Конечно, я пригрозила, что разрушу его славу, но это не особенно взволновало его, ведь кто будет прислушиваться к болтовне женщины, которая поддалась распутству, оскверняющему расу. Как я, впрочем, и предполагала. Затем последовала самая интересная часть моего плана, в который я не посвятила Эдмонда, потому что он был бы против.
Я переманила на свою сторону всех работников, бывших рабов, которые любили Эдмонда и были согласны со мной, и пообещала им щедрое вознаграждение. Поэтому никто из них даже не притронулся бы к цветам, пока Бомон не сделает Эдмонду приемлемое предложение.
Бомон был вне себя, и то, что случилось позже, я к сожалению, не смогла предусмотреть. Я не думала, что он такой подлый преступник.
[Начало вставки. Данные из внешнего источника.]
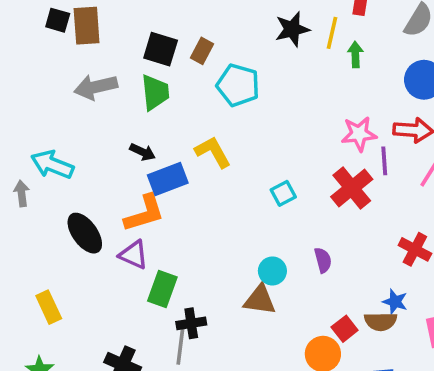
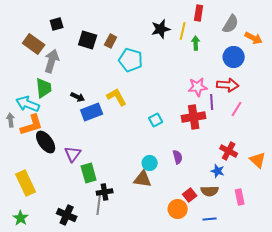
black square: (58, 20) -> (57, 24), moved, turned -32
brown rectangle: (87, 26) -> (34, 44), moved, turned -50
gray arrow: (96, 87) -> (52, 61), turned 120
green trapezoid: (155, 92) -> (44, 88), moved
red cross: (352, 188) -> (194, 117), turned 30
orange L-shape: (144, 213) -> (32, 125), moved
purple triangle: (133, 255) -> (73, 154), turned 42
green rectangle: (162, 289) -> (89, 173), turned -36
blue star: (395, 302) -> (218, 171), moved
yellow rectangle: (49, 307) -> (26, 183), size x1.4

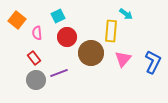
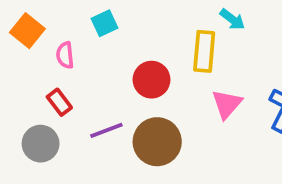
red circle: (67, 37) -> (152, 80), moved
brown circle: (91, 53) -> (157, 142), moved
gray circle: (36, 80) -> (41, 144), moved

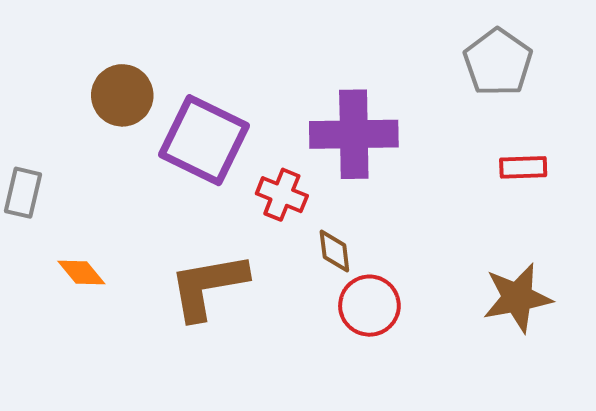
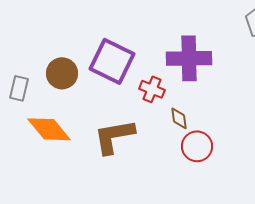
brown circle: (122, 95) -> (62, 73), moved
orange diamond: (81, 272) -> (49, 129), size x1.8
Он попросил время подумать, отправил Эдмонда, который ни о чем не подозревал, на рынок и спрятал семейные украшения в крошечной каморке Эдмонда. Затем он позвал главного комиссара Сарда Гаррига и обвинил Эдмонда в краже. И так как семейные украшения и серебро были найдены под матрасом Эдмонда, его арестовали, посадили под замок и без долгих разбирательств заключили в тюрьму на десять лет.